Hi can i get a Proof Check please! thanks
Let $f(z)$ be a polynomial and $g(z) = \overset{n}{\underset{k=1}{\Pi}} (z-z_k)$ with $z_j \neq z_k$ for $j \neq k$ and $f(z_k) \neq 0$. for $k \in [1,n]$. Calculate the integral $$\oint_{\gamma}\frac{f(z)}{g(z)}$$ by using the residue theorem
Where $\gamma$ is a closed contour on $\mathbb{C}$
Define $h(z) = \frac{f(z)}{g(z)}$ with $S = \{z_k\}~k \in [1,n]$ to be the set of zero's of $g(z)$ Then assume with out loss of generality that h is reduced (ie f and g share no zeros) then $h$ is analytic on $\mathbb{C} \setminus S$
Since h is a rational function $\infty$ is not an essential singularity
Since $h(z)=\frac{f(z)}{g(z)}$ and g is a polynomial, of order n then its zeros are of finite order and $\underset{z \longrightarrow \infty}{\lim} h(z)$ exists. taking values 0 $\infty$ or C respectively.therefore $\infty$ is not an essential singularity.

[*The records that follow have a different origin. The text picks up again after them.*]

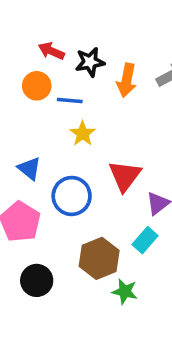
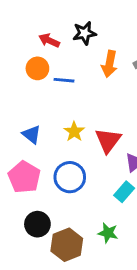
black star: (90, 62) -> (84, 33), moved
yellow star: (83, 134) -> (74, 132), moved
blue circle: (72, 196) -> (70, 177), moved
brown hexagon: (99, 258) -> (67, 245), moved

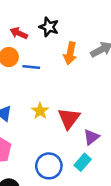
black star: (84, 33) -> (49, 27), turned 30
blue circle: (70, 177) -> (49, 166), moved

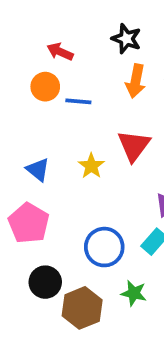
black star: (49, 27) -> (126, 39), moved
red triangle: (69, 118) -> (134, 146), moved

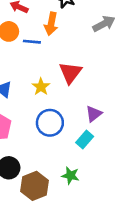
orange arrow: (136, 81) -> (51, 24), moved
blue circle: (104, 247) -> (50, 123), moved

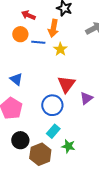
red triangle: (70, 73) -> (66, 84), moved
yellow star: (41, 87) -> (60, 49), moved
cyan rectangle: (85, 139) -> (53, 131), moved

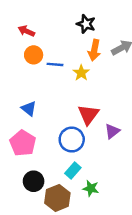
red arrow: (28, 15) -> (26, 31), moved
orange arrow: (53, 28) -> (94, 50), moved

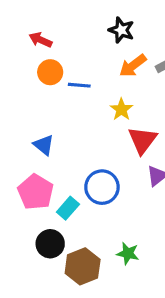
orange arrow: (94, 50) -> (133, 66), turned 42
yellow star: (81, 73) -> (121, 109), moved
red triangle: (88, 114) -> (142, 140), moved
cyan rectangle: (73, 171) -> (68, 208), moved

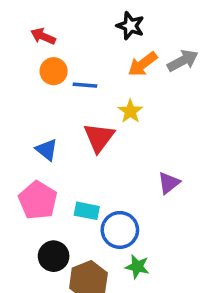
red triangle: (142, 140) -> (99, 137), moved
blue circle: (102, 187) -> (120, 230), moved
cyan rectangle: (68, 208) -> (87, 211), moved, turned 60

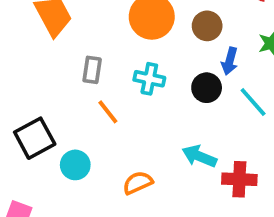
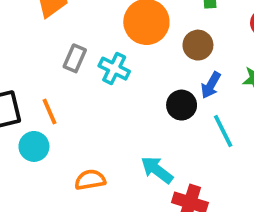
cyan cross: (149, 79) -> (114, 69), moved
orange line: (108, 112) -> (49, 111), moved

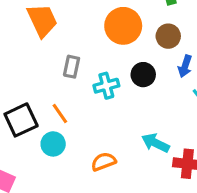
cyan cross: (114, 69) -> (106, 86), moved, turned -30
black circle: (182, 105) -> (143, 75), moved

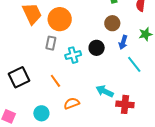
orange circle: (123, 26) -> (60, 19), moved
orange line: (60, 113) -> (55, 81), moved
cyan circle: (53, 144) -> (41, 113), moved

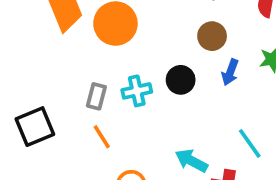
gray rectangle: (51, 43) -> (96, 96), moved
cyan line: (134, 64) -> (250, 143), moved

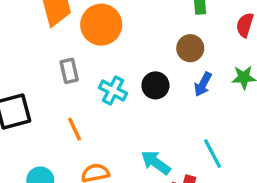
cyan cross: (137, 91) -> (113, 90), turned 32
gray rectangle: (96, 96) -> (69, 71), moved, turned -35

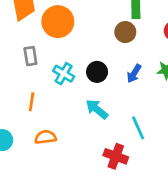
brown circle: (190, 48) -> (125, 32), moved
orange line: (75, 129) -> (32, 102), turned 30
cyan arrow: (156, 163) -> (97, 109), moved

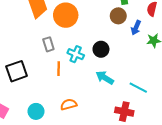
blue arrow: (134, 73) -> (136, 28), moved
orange line: (32, 102) -> (59, 69), moved
cyan line: (138, 128) -> (138, 88), turned -30

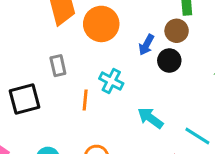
blue arrow: (136, 28) -> (146, 45), moved
gray rectangle: (48, 44) -> (58, 66), moved
black circle: (101, 49) -> (169, 61), moved

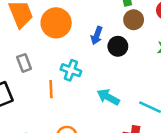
brown circle: (177, 31) -> (134, 20), moved

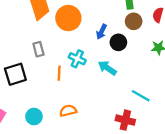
cyan arrow: (108, 97) -> (107, 68), moved

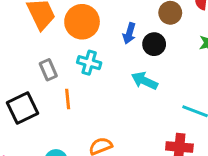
cyan cross: (77, 59) -> (89, 63), moved
orange line: (59, 73) -> (68, 99), moved

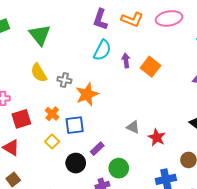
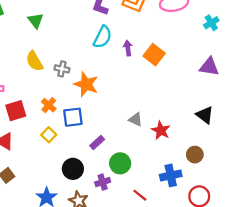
green triangle: (40, 35) -> (36, 21), size x0.7
orange star: (87, 94) -> (86, 84), turned -30
black circle: (76, 163) -> (73, 169), moved

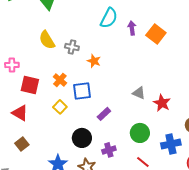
orange star: (86, 84) -> (94, 61), size x0.6
red square: (16, 111) -> (30, 85), turned 30
green circle: (120, 163) -> (140, 133), moved

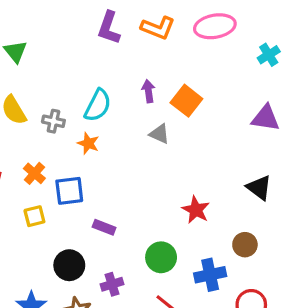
cyan semicircle: (109, 18) -> (98, 105), moved
gray triangle: (139, 93) -> (159, 134), moved
yellow square: (60, 107) -> (34, 216), turned 32
purple rectangle: (104, 114) -> (104, 227), turned 64

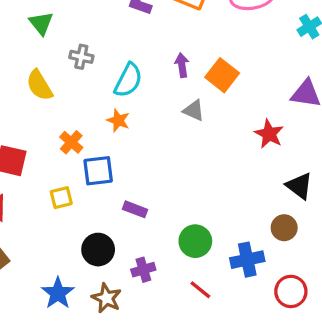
gray cross: (53, 121) -> (81, 57), moved
orange cross: (34, 173) -> (71, 142), moved
black triangle: (259, 188) -> (299, 186), moved
red star: (196, 210) -> (269, 134), moved

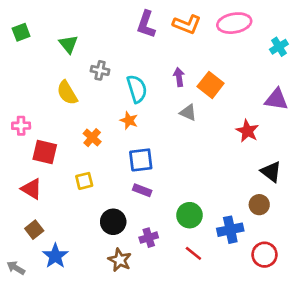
cyan semicircle: (128, 80) -> (137, 89), turned -44
blue square: (98, 171) -> (141, 160), moved
blue star: (58, 293) -> (55, 256), moved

Then $h(z)$ has an isolated singularity at $z_0 = \infty$, Define for $0<r<R$ the residue at infinity to be $$Res(h,\infty) = \frac{1}{2 \pi i}\oint_{A^{-}_{o,r}}h(z)dz= -\frac{1}{2 \pi i}\oint_{A^{+}_{o,r}}h(z)dz = -Res\left(\frac{1}{z^2}h\left(\frac{1}{z}\right),0\right)$$ where $A^{-}_{o,r}$ is the negatively orientated anulus with internal radius 0 and external radius r, and $A^{+}_{o,r}$ is the positively orientated version. In this we request that r be sufficiently large
Then Since for a function E analytic on $\mathbb{C} \setminus T$ where T is a finite collection of points $t_i \in T$ where E is not analytic on $\mathbb{C}$ we have $$\sum_{t_i \in T} Res(E,t_i) = -Res(E,\infty)$$ then we have $$\oint_{\gamma^{+}} h(z)dz =2 \pi i \sum_{z_k \in S} W(\gamma^{+},z_k)Res(h,z_k) = -2 \pi i Res(h,\infty)$$
for $\gamma$ Sufficiently large. Otherwise we can default back to $$\oint_{\gamma^{+}} h(z)dz =2 \pi i \sum_{z_k \in S} W(\gamma^{+},z_k)Res(h,z_k)$$ where the singularities outside of the contour has zero contribution to the integral
Thanks for taking the time to read this, appreciate any help given.